16. A capping apparatus as set forth in claim 15 in which the container receptacle includes two gas channels leading from the source of pressurized gas to the cylinder, one of the gas channels opening into an end of the cylinder opposite the drive sleeve and the other of the two gas channels opening into an end the cylinder adjacent the drive sleeve, the source of pressurized gas including at least one control valve configured to alternately direct pressurized gas through the two gas channels to drive the piston and needle downward and upward, respectively.
17. A capping apparatus as set forth in claim 16 in which:
the source of pressurized gas is supported in a fixed location remote from the rotatably mounted container receptacle; and
a generally cylindrical portion of the container receptacle is surrounded by a stationary collar, the cylindrical portion and collar forming a rotary union configured to supply pressurized gas from the source of pressurized gas to the upper and lower gas channels while the container receptacle is rotating within the collar.
18. A capping apparatus as set forth in claim 9 in which the capping apparatus includes a torque limiter connected between the drive and the closure receptacle.
19. A capping apparatus as set forth in claim 9 in which the capping apparatus is configured to join a hollow flexible container in an inverted orientation to a threaded closure in an inverted orientation below the flexible container.
Description
TECHNICAL FIELD OF THE INVENTION

This invention relates generally to a method and apparatus for applying a threaded closure to the threaded neck of a flexible container and, more particularly, to such a method and apparatus configured to accomplish this before filling the tube with the product it is intended to dispense.

INVENTION BACKGROUND

The prior art includes a number of different methods and apparatus for manufacturing flexible containers that are subsequently used to dispense pasty or viscous products such as skin lotions, toothpaste and shampoo. For example, U.S. Pat. No. 5,621,960; issued Apr. 22, 1998 to Kaminsiki; discloses a method and apparatus for applying a threaded closure to an inverted tube-type flexible container. The apparatus includes a rotatably mounted, belt-driven chuck mounted on an outer end of a radially extending arm of a rotatable indexed turret. The chuck includes axially downward extending lugs configured to engage recesses in the inverted base of a flexible tube and enabling the chuck to rotate the tube. The resulting tube rotation drives a threaded neck of the tube into an inverted threaded cap. To secure the cap against rotational movement, the cap is clamped between a semi-circular star wheel recess and an opposing semi-circular recess in a cylinder-driven, reciprocally mounted clamp. The star wheel is coaxially mounted on and rotatably indexes with the turret. Following this capping operation, the inverted base of the flexible tube is severed to provide an opening for a subsequent filling operation. Unfortunately, the amount of torque that can be applied to screw a flexible bottle into a threaded cap in this way is limited by the rigidity of the walls of the flexible bottle. Excessive torque will cause the bottle to twist and/or crush. This torque limit consequently limits both the speed at which the bottle can be screwed into the cap and the tightness of the cap on the bottle. In addition, even if a torque limiter is adjusted to apply an optimum amount of torque for a given wall thickness and/or rigidity, variations in wall thickness can result in an unacceptably high scrap rate.
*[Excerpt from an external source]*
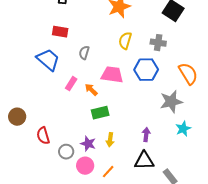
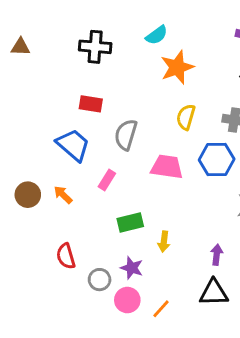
gray semicircle: (84, 53) -> (126, 135), size x1.5
orange arrow: (91, 90) -> (63, 195), moved
green rectangle: (100, 113) -> (130, 222), moved
brown circle: (17, 117) -> (28, 195), moved
yellow arrow: (110, 140) -> (164, 241), moved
Some machines that handle flexible containers use gas inflation to temporarily rigidify the containers. In some cases, such machines use gas inflation to enable the flexible containers to withstand forces typically applied during various labeling operations. For example, U.S. Pat. No. 5,259,912; issued Nov. 9, 1993 to Cline; discloses an apparatus for continuous in-line labeling of flexible walled bottles. The apparatus includes an air pulse station that directs pressurizing gas into the bottles. The gas inflates the bottles through uncapped mouths of the bottles and allows the bottles to resist compression as conveyor members compressively hold them and labeling machinery applies labels to the bottles. Bottle filling and capping occurs after inflation.

In at least one other flexible tube handling machine, gas inflation is used to form and hold the shape of flexible containers until the containers can be sealed. U.S. Pat. No. 4,136,502; issued Jan. 30, 1979 to Shore; discloses an inflater sealer machine that clamps the open upper portion of a flexible container, fills the container with a quantity of gas, then seals the upper portion closed. The gas pressure inflates the container into its desired shape then maintains that shape until the sealer machine seals it closed.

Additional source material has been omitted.